En este contexto, las compañías buscan fórmulas para fidelizar a los clientes en el cada vez menos rentable negocio de la voz, aunque sin poner en riesgo excesivo sus cuentas de resultados. Así, algunas, como Uni2-Wanadoo y Auna, vinculan las ofertas de llamadas gratis a la utilización de sus servicios de acceso a Internet de ADSL, mientras que otros los limitan a llamadas entre clientes de la compañía, como ONO, Tele2 y The Phone House.

Las operadoras de cable, que ofrecen servicios de voz, acceso a Internet y televisión en paquetes conjuntos, empiezan a comercializar la telefonía como un servicio de valor añadido, más que como un factor de competencia. Así, ONO ha ampliado al ámbito nacional su oferta de llamadas gratis entre sus clientes, que deben pagar una cuota mensual de 17 euros para acceder a ella.

Wanadoo y Auna permiten a sus clientes todas las llamadas que quieren sin incremento de precio, con la condición de que se haga sobre los 39 euros que cobra por el acceso a Internet de alta velocidad con ADSL, en su modalidad premium.

Jazztel ha sido la última en incorporarse a esta estrategia de precios agresivos. A diferencia de sus competidores, que vinculan las ofertas al uso de su ADSL o a clientes propios, la compañía que preside Leopoldo Fernández Pujals limita las llamadas gratis a una semana al mes, a elegir por la propia compañía, en función de los volúmenes de tráfico que maneje.

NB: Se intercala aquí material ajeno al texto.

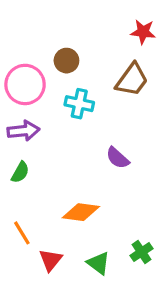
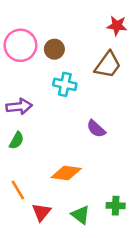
pink circle: (25, 84) -> (20, 45), moved
green cross: (141, 252) -> (116, 206), turned 36

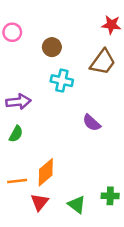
pink circle: (20, 45) -> (12, 32), moved, size x0.6
orange diamond: (66, 173) -> (46, 172), moved, turned -48
orange line: (18, 190) -> (17, 181), turned -66

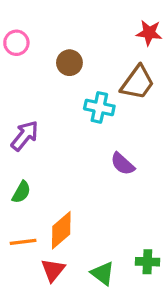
cyan cross: (62, 81) -> (99, 107), moved
purple arrow: (18, 102) -> (25, 136), turned -45
green semicircle: (16, 134) -> (21, 192), moved

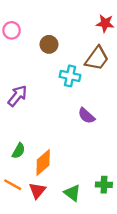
green semicircle: (21, 192) -> (19, 151), moved
orange line: (23, 242) -> (13, 185), moved, turned 36

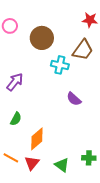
brown circle: (49, 44) -> (42, 38), size x1.5
green semicircle: (19, 151) -> (16, 119), moved

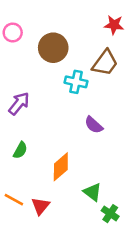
orange diamond: (37, 139) -> (61, 167), moved
green cross: (89, 158) -> (110, 214), moved, turned 32
green triangle: (62, 165) -> (92, 192), moved

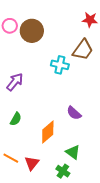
brown circle: (53, 48) -> (32, 31), moved
purple semicircle: (94, 125) -> (74, 113), moved
green cross: (110, 214) -> (63, 171), moved

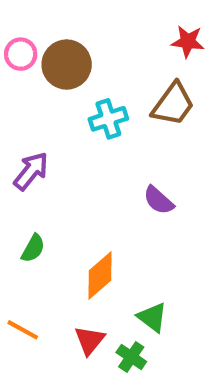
cyan cross: (60, 65) -> (108, 119), moved, turned -30
purple semicircle: (74, 113) -> (158, 200), moved
red triangle: (32, 163) -> (90, 340), moved

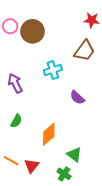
cyan cross: (108, 119) -> (53, 70), moved
purple arrow: (31, 171) -> (15, 83), turned -66
red triangle: (90, 340) -> (31, 166), moved

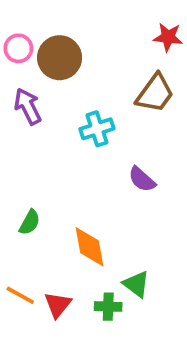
purple arrow: (15, 83) -> (28, 106), moved
orange diamond: (49, 134) -> (89, 247), turned -60
green cross: (64, 174) -> (108, 307), moved, turned -32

Con estas iniciativas las operadoras de fijo buscan también reducir el enorme peso de las llamadas a móviles en la factura de sus clientes. Las operadoras celulares cuentan con una ventaja competitiva casi imbatible en el mercado de la voz: la movilidad, que permite a un usuario hablar en cualquier momento y en cualquier lugar. Esta posición de fuerza permite a las compañías cobrar unas tarifas que, según los últimos datos de la Comisión del Mercado de las Telecomunicaciones (CMT) son seis veces más caras de media que las tarifas fijas.

La nueva estrategia de las compañías

Las operadoras que compiten con Telefónica por el mercado de telefonía fija lanzan el gancho de las llamadas gratis para evitar más fugas a la telefonía celular, que domina el negocio de la voz, y arañar cuota a Telefónica, que controla el fijo.

Las compañías limitan las ofertas a llamadas entre sus clientes o las vinculan al uso de ADSL, para amortiguar los costes.

Durante el último ejercicio, las operadoras de móvil lograron por primera vez más ingresos que las compañías de fijo.

Los competidores de Telefónica se independizan
Las operadores que compiten con Telefónica por las telecomunicaciones fijas vienen utilizando el sistema de preselección, que permite a los competidores facturar sus servicios a un cliente que utiliza la red de Telefónica.

En los últimos meses, sin embargo, las preselecciones en España se han estancado (ver gráfico) en los 2,36 millones de usuarios, mientras que crece exponencialmente el número de bucles desagregados.

Estos son tramos de red que los competidores alquilan a Telefónica para gestionarlas de forma independiente. Este sistema permite a las nuevas operadoras facturar al margen del precio mayorista que, en el caso de la preselección, deben pagar a Telefónica.